Thank you for your clarification.
I agree with what you say here ...
I'm just thinking about it differently.
For my three children (12, 7, 7), an instrument, art, ballet and a sport are mandatory in the same way reading, writing, playing with math concepts, and talking about science are mandatory. Some days they don't feel like doing them, but we have a pep talk, and they suck it up and work with me, practice or go to class. These are all things we have decided they ought to do to help develop their brains and bodies. Someone else will have a different set of recommendations, and I'd rather keep government mandate out of arts and sports.
My children and I spend a lot of time talking about what options they want for the future, and what they need to do now to be prepared. With their goals in mind, they trust me to provide a structure that includes necessary skills, and they tell me when something isn't working so we can try a different approach. (I don't like getting a mix of thumbs-up and thumbs-down, but it's impossible to please everyone, so sometimes my answer is, "Since we're going to be doing x, you'll have a lot more fun if you choose to enjoy it.")
I think it's the pacing that really differs, and individual readiness is so varied.

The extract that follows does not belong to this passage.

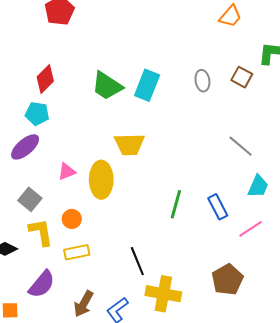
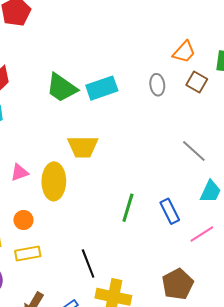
orange trapezoid: (230, 16) -> (184, 52), moved
cyan rectangle: (147, 85) -> (102, 88), turned 48

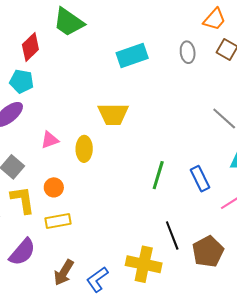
green trapezoid: (62, 88) -> (69, 22), moved
yellow ellipse: (54, 181) -> (84, 149), size x0.7
black line: (88, 264) -> (172, 236), moved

I wanted my kids to have the tools for reading, so we played with letter shapes and sounds and combinations to see how different sounds could be made over a couple of years. There was no deadline of when they would learn to read. Suddenly, about 6 months ago, every book in reach became fair game for my 7 yos. It was like providing bait: wonderful stories any time if they could read to themselves.

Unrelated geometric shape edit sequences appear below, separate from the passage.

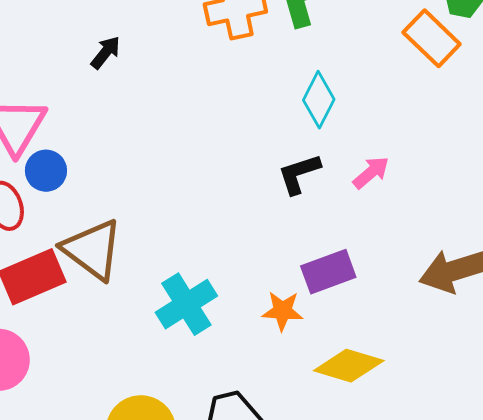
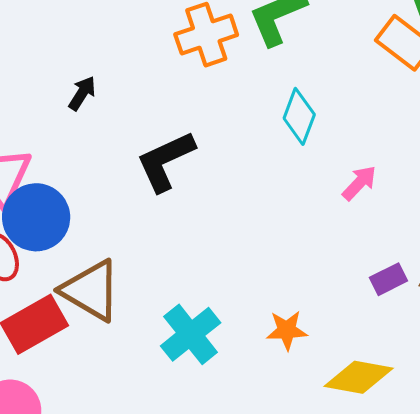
blue circle: (46, 171) -> (36, 217), size x1.6
black L-shape: (299, 174) -> (165, 161), moved, size x1.4
purple rectangle: (328, 272) -> (389, 279), moved, size x0.7

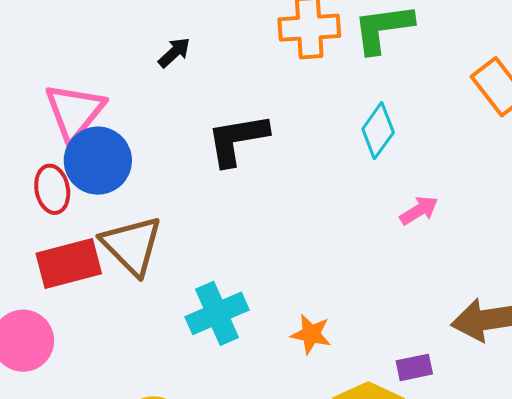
purple rectangle: (389, 279) -> (414, 367), moved

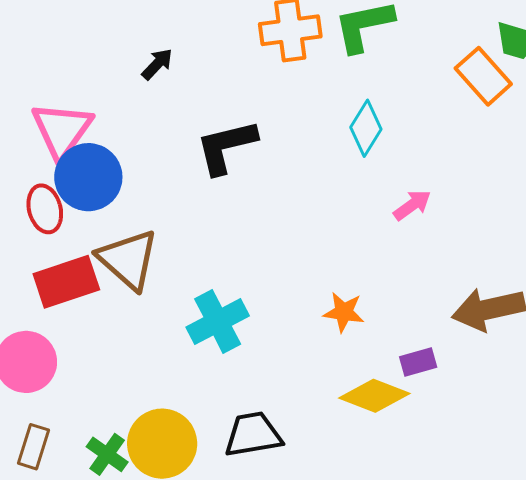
orange star: (311, 334) -> (344, 312), moved

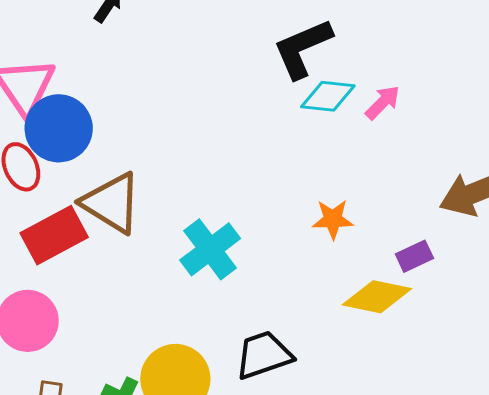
cyan diamond: (366, 128) -> (328, 96), moved, turned 74
black L-shape: (226, 147) -> (303, 48), moved

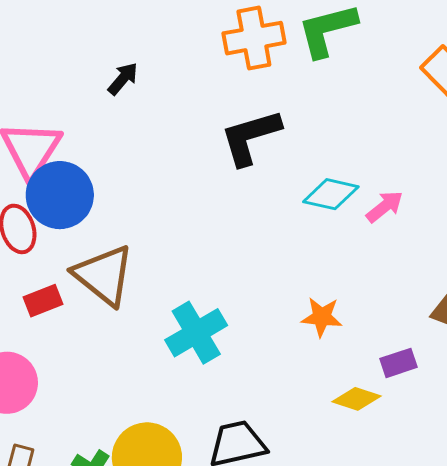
black L-shape: (303, 48) -> (250, 137), moved
red rectangle: (54, 235) -> (43, 301), size x0.6
yellow diamond: (377, 297) -> (357, 399), size x0.7

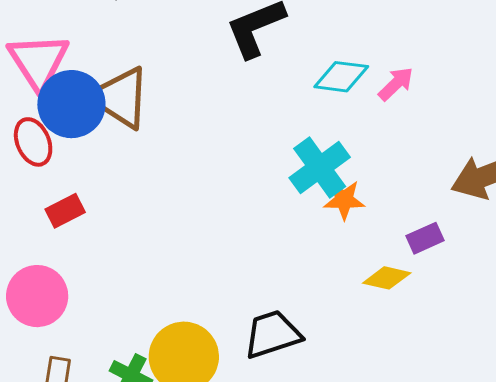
brown triangle: (104, 275) -> (120, 98), moved
cyan cross: (196, 333) -> (320, 167), moved

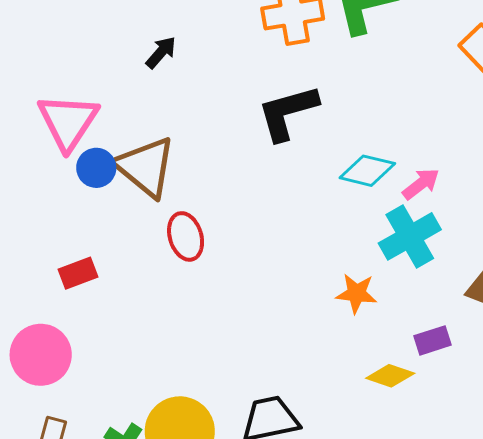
blue circle: (71, 104) -> (96, 168), size x0.6
red ellipse: (33, 142) -> (186, 236), moved
cyan cross: (320, 167) -> (410, 236), moved

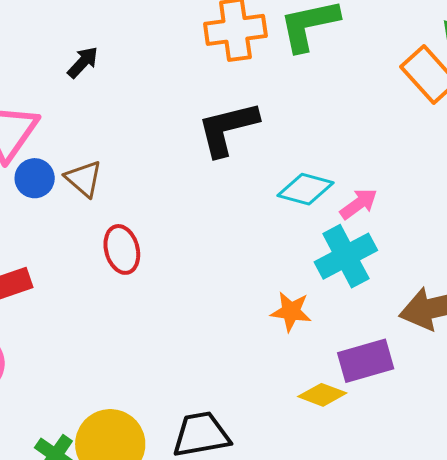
black arrow: (161, 52) -> (83, 62), moved
brown triangle: (145, 167) -> (84, 179), size x0.6
purple rectangle: (433, 340) -> (366, 361), size x1.5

I can't get my kids to stop reading, since that's what they see modeled, and neither video or computer are an option during the day (except for mom -- and that's contentious). What to do? Build with Legos, Kapla blocks, play cars, marbles ... or read a book. I carefully choose reading material so they have to put good, interesting stuff in their brains. They can choose from hundreds of books on our shelves, plus the rotating library stacks, but they're not going to take in new information if all they read is Calvin & Hobbes for the 50th time, so it's a treat, like candy.
My daughter, 12, is in the process of writing a practice paper for her 5 paragraph writing assignment (from our charter school): "Why you should try to fail the writing assignment", including similes to providing Mozart with a bizarre structure of measures and notes instead of just letting him create. No, I didn't give her the topic. She was supposed to write about something she's learned recently. How that for what you should learn from school? She's great at putting ideas down on paper, having interviewed and written for our town's online magazine for two years, but did poorly on the assignment last year because her "persuasive essay" didn't follow the prescribed structure. We learn writing by reading the Wall Street Journal articles, and playing with words and ideas, not by writing 5 paragraph essays with three sentences in each paragraph. I'm convinced that could kill anyone's interest in writing.

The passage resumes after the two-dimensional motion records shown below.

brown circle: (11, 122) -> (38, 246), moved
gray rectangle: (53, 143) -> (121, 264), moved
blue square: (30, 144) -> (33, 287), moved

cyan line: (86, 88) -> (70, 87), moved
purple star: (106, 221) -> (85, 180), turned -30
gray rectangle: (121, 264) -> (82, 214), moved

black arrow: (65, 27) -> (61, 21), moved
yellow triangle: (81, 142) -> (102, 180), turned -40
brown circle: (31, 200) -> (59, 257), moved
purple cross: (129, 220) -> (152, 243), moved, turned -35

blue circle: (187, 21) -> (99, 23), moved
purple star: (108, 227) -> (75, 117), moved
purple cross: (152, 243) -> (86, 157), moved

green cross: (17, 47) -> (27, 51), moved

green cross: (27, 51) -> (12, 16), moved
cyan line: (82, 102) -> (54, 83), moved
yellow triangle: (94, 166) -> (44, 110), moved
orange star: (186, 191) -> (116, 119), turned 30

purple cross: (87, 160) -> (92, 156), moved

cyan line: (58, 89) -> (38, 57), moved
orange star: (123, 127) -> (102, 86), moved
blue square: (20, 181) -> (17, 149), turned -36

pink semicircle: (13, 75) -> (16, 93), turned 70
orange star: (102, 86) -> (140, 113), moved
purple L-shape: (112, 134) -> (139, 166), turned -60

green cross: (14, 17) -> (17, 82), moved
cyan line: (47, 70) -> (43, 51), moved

Now I'm trying to figure out how to "bait" math. Science comes up in conversation all over (I'm a physicist), but math has been my tool, not a creative outlet. That's where naturalmath and the conversations here have been a light for me. My boys would be happy to do grade-level workbooks because they're easy, but it won't light a spark. My daughter does math because she knows she needs to, but it's not a passion. Being a physicist isn't contagious. Darn! But talking about physical concepts seeps into everything.
You asked a great question:
Don't really know how to make any of this work on a large scale.
I also have to cook, which isn't nearly as fun as thinking about learning. Guess I'd better not be a chef!